Your task: The entries are to be returned exactly, with images left out.

Record excerpts:
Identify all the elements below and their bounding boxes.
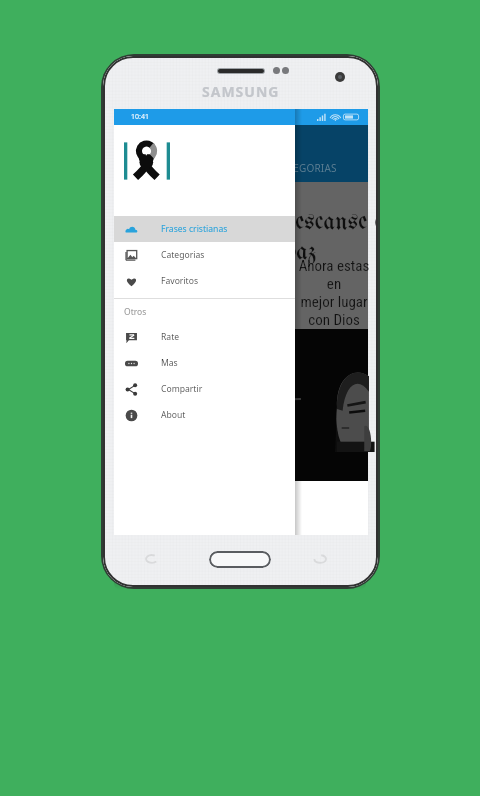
staticText: Otros — [124, 306, 147, 318]
staticText: paz — [285, 239, 317, 265]
staticText: CATEGORIAS — [275, 161, 337, 175]
button[interactable]: Categorias — [114, 242, 295, 268]
staticText: SAMSUNG — [202, 82, 280, 101]
staticText: About — [161, 409, 186, 421]
staticText: Ahora estas en mejor lugar con Dios — [244, 257, 378, 329]
button[interactable]: About — [114, 402, 295, 428]
staticText: Compartir — [161, 383, 203, 395]
staticText: 10:41 — [131, 112, 149, 122]
staticText: Frases cristianas — [161, 223, 228, 235]
button[interactable]: Favoritos — [114, 268, 295, 294]
button[interactable]: Rate — [114, 324, 295, 350]
staticText: Favoritos — [161, 275, 199, 287]
button[interactable]: Compartir — [114, 376, 295, 402]
staticText: Categorias — [161, 249, 205, 261]
button[interactable]: Frases cristianas — [114, 216, 295, 242]
button[interactable]: Mas — [114, 350, 295, 376]
staticText: Mas — [161, 357, 178, 369]
staticText: Rate — [161, 331, 180, 343]
staticText: Descanse en — [275, 209, 378, 235]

Response area:
Identify all the elements below and their bounding boxes.
staticText: Otros — [124, 306, 147, 318]
staticText: paz — [285, 239, 317, 265]
staticText: CATEGORIAS — [275, 161, 337, 175]
button[interactable]: Categorias — [114, 242, 295, 268]
staticText: SAMSUNG — [202, 82, 280, 101]
staticText: About — [161, 409, 186, 421]
staticText: Ahora estas en mejor lugar con Dios — [244, 257, 378, 329]
button[interactable]: About — [114, 402, 295, 428]
staticText: Compartir — [161, 383, 203, 395]
staticText: 10:41 — [131, 112, 149, 122]
staticText: Frases cristianas — [161, 223, 228, 235]
button[interactable]: Favoritos — [114, 268, 295, 294]
button[interactable]: Rate — [114, 324, 295, 350]
staticText: Favoritos — [161, 275, 199, 287]
button[interactable]: Compartir — [114, 376, 295, 402]
staticText: Categorias — [161, 249, 205, 261]
button[interactable]: Frases cristianas — [114, 216, 295, 242]
button[interactable]: Mas — [114, 350, 295, 376]
staticText: Mas — [161, 357, 178, 369]
staticText: Rate — [161, 331, 180, 343]
staticText: Descanse en — [275, 209, 378, 235]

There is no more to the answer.